When we have a Saturday at home, we typically pass the day full-steam-ahead in project and cleaning mode. Bushes and shaggy hair get trimmed. Lawns get mowed. Pictures hung. Homework completed.
|John added a window.|
Eventually, though, they get bored. Their boredom seems to coincide with my peak efficiency. I am making progress, and suddenly and with little warning, they're reversing my progress.
|So Ainsley added one, too.|
Seriously, the girl is positively unstoppable. These days it's art, art, and more art. And is this a bad thing? Of course not. But by the eighth hour of the day, when I have tripped over seven crayons, put away the markers three times, searched the entire length of the house for the tape that has gone missing, and spied those horrible little scraps of paper leftover by pages torn out of a notebook, well, I no longer see the developmental benefits of art of any kind. She might as well be spray painting the walls.
I begin formulating household management principles in my mind and even try to communicate a few on the fly.Things like:
A Place for Everything and Everything in Its Place.
If You Open it, You Close It.
If You Spill It, You Clean It Up.
And here is the thing: These are good and valuable lessons that I should (and do!) work on everyday. But the best time to make progress is not when Mom is tired and irritable. A friend of mine recently wrote an insightful article about self-control. We need self-control when we encounter out-of-control drivers on a crowded freeway, when we deal with acerbic customs officials at the tail end of a long trip, when we spend five hours waiting in the emergency room.
But my friend added a brilliant piece of advice: The best practice in self-control comes when we're not in a crisis. We can practice self-control when we're not late for a doctor's appointment, rushing to catch a flight, urgently trying to meet a deadline.
Self-control is a virtue we can grow in the mundane dealings of life so that it's waiting there in times of crisis.
So back to last Saturday. Progress on several fronts! But then I'm tripping over more markers and trying to dodge princess dolls and puzzle pieces. And replacing pillows that have migrated to the floor. And picking up stray playing cards and Silly Putty and a yo-yo and a magnifying glass.
This is the point at which I should have regrouped, loaded up the troops, and headed across town.
Discretion, I hear, is the better part of valor. Because this post simply demands an adage, I think I can throw that one in here. The best strategy in a moment of frustration in the midst of what was (mostly) a highly productive day would have been a simple one: Change the scenery. While the little people clamored around the McDonald's play-land, I could have sipped a mocha frappe and brainstormed brilliant, creative ways to work on those habits and routines that could use a little attention.
But I'm no quitter.
I spied John swiping the stapler.
I remember years ago Danielle Bean wrote a funny, funny post about her dear dad -- the father of nine, if memory serves -- who chained a pair of scissors to the kitchen counter.
Where, exactly, can I buy one of these chains?
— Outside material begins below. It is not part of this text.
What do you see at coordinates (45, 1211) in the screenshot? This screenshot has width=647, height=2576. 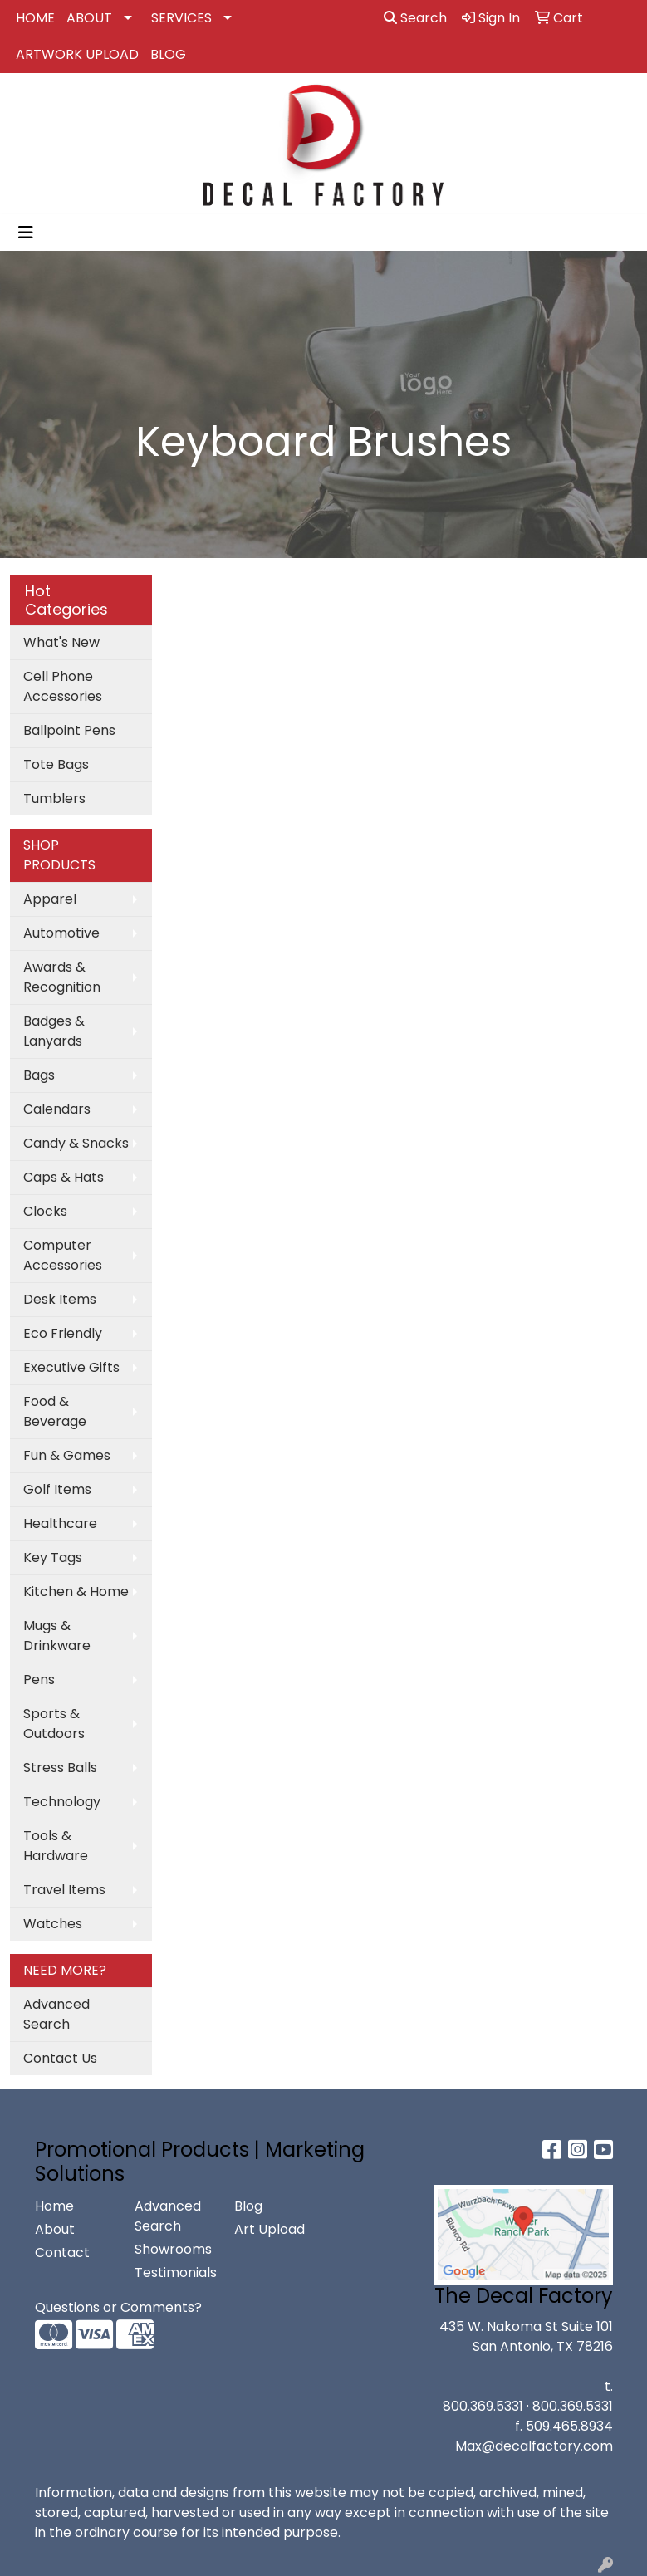 I see `Clocks` at bounding box center [45, 1211].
Because I am totally in the market for one . . . or twenty. We could anchor the living room throw pillows, the toothpaste, Dad's favorite flashlight, the remote, the good scissors.
But back to John who was about to abscond with the stapler. See, he had been hard at work at the dining room table making a book about wepens (sic). Now isn't that special? He was making a book about wepens (sic)! And, of course, he wanted to bind his book. And that, too, should be special, but, really, I was just miffed. The stapler was leaving the room, and, rest assured, it would not return anytime soon. I'd find it on the bathroom sink or in the silverware drawer or next to John's pillow. And this was only a big deal because it was the 86th item I had put back in about 90 minutes. Seems I have a limited capacity for stuff out of place, and that limit happens to be 86 plus a stapler.
"Don't take the stapler out of the room," I told John, perhaps a bit gruffly."Bring your book to the stapler."
John shot me a look of shock and incredulity. Bring the book to the stapler????? His eyes were wide; his jaw was slack. I began to lament that my deepest fears were true, that I have, in fact, taught these kids precisely nothing.
But then he said, "Mom, there's peanut butter all over the stapler."
And that, friends, is what I'm up against.